2024: l’anno più nero per i giornalisti
I numeri fotografano una vera emergenza democratica. Nel 2024 sono stati uccisi 124 giornalisti nel mondo, un dato senza precedenti. La guerra tra Israele e Hamas ha aggravato la situazione: dal 7 ottobre 2023 ad oggi sono morti almeno 186 giornalisti, in gran parte palestinesi. Si tratta della più grave strage di reporter mai registrata.
Molti di loro, come Ismail Al-Ghoul e Rami al-Rifi di Al Jazeera, sono stati colpiti mentre documentavano le conseguenze del conflitto sulla popolazione civile. A pagare il prezzo più alto sono i freelance locali, spesso senza protezioni né copertura mediatica internazionale. In molti casi, sono stati eliminati intenzionalmente per impedirgli di testimoniare ciò che avevano visto.
Russia e oltre: la lunga lista degli eliminati
In Russia l’elenco dei giornalisti assassinati o scomparsi è drammaticamente lungo. Anna Politkovskaja, che aveva denunciato le violenze in Cecenia, fu uccisa nel 2006. Due anni prima, a Mosca, era stato eliminato anche Paul Klebnikov, direttore di Forbes Russia. C’è anche un nome italiano: Antonio Russo, inviato di Radio Radicale, ucciso vicino a Tbilisi nel 2000 mentre indagava sui crimini di guerra russi. Pochi giorni prima aveva confidato di possedere documenti esplosivi.

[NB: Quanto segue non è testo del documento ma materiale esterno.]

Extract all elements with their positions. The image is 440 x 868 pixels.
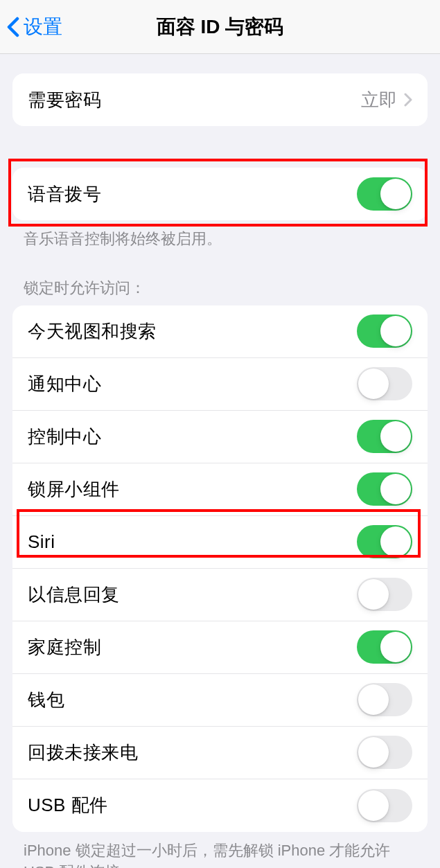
toggle-knob: [380, 474, 411, 504]
toggle-lock-item[interactable]: [357, 789, 412, 822]
back-button[interactable]: 设置: [7, 14, 62, 40]
toggle-knob: [380, 421, 411, 452]
toggle-knob: [380, 632, 411, 662]
row-label: USB 配件: [28, 793, 108, 817]
chevron-left-icon: [7, 17, 19, 37]
row-lock-item: 控制中心: [12, 411, 428, 463]
nav-header: 设置 面容 ID 与密码: [0, 0, 440, 54]
toggle-knob: [358, 579, 389, 610]
row-label: 钱包: [28, 688, 64, 712]
toggle-knob: [358, 790, 389, 821]
group-lock-access: 今天视图和搜索通知中心控制中心锁屏小组件Siri以信息回复家庭控制钱包回拨未接来…: [12, 305, 428, 832]
row-lock-item: 家庭控制: [12, 621, 428, 674]
toggle-lock-item[interactable]: [357, 736, 412, 769]
toggle-knob: [380, 316, 411, 346]
group-require-passcode: 需要密码 立即: [12, 73, 428, 126]
row-lock-item: 锁屏小组件: [12, 463, 428, 516]
row-label: 需要密码: [28, 88, 101, 112]
toggle-lock-item[interactable]: [357, 525, 412, 558]
toggle-knob: [358, 369, 389, 399]
row-label: 控制中心: [28, 425, 101, 449]
page-title: 面容 ID 与密码: [157, 14, 284, 40]
toggle-lock-item[interactable]: [357, 420, 412, 453]
row-lock-item: 今天视图和搜索: [12, 305, 428, 358]
toggle-lock-item[interactable]: [357, 472, 412, 506]
row-label: 家庭控制: [28, 635, 101, 659]
row-lock-item: 回拨未接来电: [12, 727, 428, 779]
row-label: 回拨未接来电: [28, 741, 138, 765]
toggle-lock-item[interactable]: [357, 630, 412, 664]
row-lock-item: 以信息回复: [12, 569, 428, 621]
toggle-knob: [358, 684, 389, 715]
back-label: 设置: [24, 14, 62, 40]
row-label: 以信息回复: [28, 583, 120, 607]
row-lock-item: 通知中心: [12, 358, 428, 411]
row-right: 立即: [361, 88, 412, 112]
row-voice-dial: 语音拨号: [12, 168, 428, 220]
row-value: 立即: [361, 88, 397, 112]
section-header-lock-access: 锁定时允许访问：: [0, 250, 440, 305]
chevron-right-icon: [404, 93, 412, 107]
group-voice-dial: 语音拨号: [12, 168, 428, 220]
toggle-lock-item[interactable]: [357, 683, 412, 716]
row-label: Siri: [28, 531, 55, 553]
row-lock-item: Siri: [12, 516, 428, 569]
row-label: 语音拨号: [28, 182, 101, 206]
usb-footer: iPhone 锁定超过一小时后，需先解锁 iPhone 才能允许 USB 配件连…: [0, 832, 440, 868]
row-label: 今天视图和搜索: [28, 319, 157, 344]
toggle-knob: [358, 737, 389, 768]
row-label: 锁屏小组件: [28, 477, 120, 502]
toggle-knob: [380, 179, 411, 209]
toggle-lock-item[interactable]: [357, 367, 412, 400]
row-require-passcode[interactable]: 需要密码 立即: [12, 73, 428, 126]
toggle-lock-item[interactable]: [357, 578, 412, 611]
row-lock-item: 钱包: [12, 674, 428, 727]
voice-dial-footer: 音乐语音控制将始终被启用。: [0, 220, 440, 250]
row-lock-item: USB 配件: [12, 779, 428, 832]
toggle-knob: [380, 526, 411, 557]
toggle-lock-item[interactable]: [357, 315, 412, 348]
toggle-voice-dial[interactable]: [357, 177, 412, 211]
row-label: 通知中心: [28, 372, 101, 396]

E poi Ilaria Alpi e Miran Hrovatin, assassinati a Mogadiscio nel 1994 mentre seguivano una pista su traffici di armi e rifiuti tossici. Un caso ancora avvolto nel silenzio di Stato. Nemmeno l’Europa è immune: Daphne Caruana Galizia saltò in aria con un’autobomba a Malta nel 2017, mentre nel 2018, in Slovacchia, furono uccisi Ján Kuciak e la compagna per aver indagato sulle connessioni tra politica e criminalità organizzata.
Il caso Italia: minacce in crescita
L’attacco a Ranucci dimostra che nessuna democrazia è al riparo. Nel 2024, secondo Ossigeno per l’Informazione, sono stati registrati oltre 500 episodi di minacce o intimidazioni ai danni di giornalisti in Italia, tra aggressioni fisiche e campagne d’odio online. E con l’ombra della minaccia mafiosa su molti di questi.
I dati aggiornati dell’Osservatorio Cronisti Minacciati indicano 81 episodi nei primi sei mesi del 2025, con un +75% rispetto allo stesso periodo dell’anno precedente. Una crescita che indica un deterioramento evidente del clima pubblico verso la stampa indipendente.
La politica e la tentazione della stampa “amica”
Una democrazia matura garantisce pluralismo e difende la stampa scomoda, non quella compiacente. Eppure, in Italia e non solo, cresce la tentazione di premiare solo i media allineati, finanziandoli e sostenendoli, mentre chi fa inchieste viene isolato o delegittimato. È una deriva che apre la strada a forme striscianti di censura.
Senza informazione libera non esiste democrazia
La libertà di stampa non è un privilegio dei giornalisti: è un diritto dei cittadini a conoscere i fatti. Ogni attentato, ogni minaccia, ogni voce zittita riguarda l’intera società. Un’informazione libera è il primo argine contro l’abuso di potere.
Anna Politkovskaja scriveva: «I giornalisti non sfidano l’ordine costituito. Raccontano ciò che vedono. È il loro dovere». Ed è compito di una democrazia proteggere chi svolge questo ruolo di cane da guardia del potere, perché solo una società informata può dirsi davvero libera.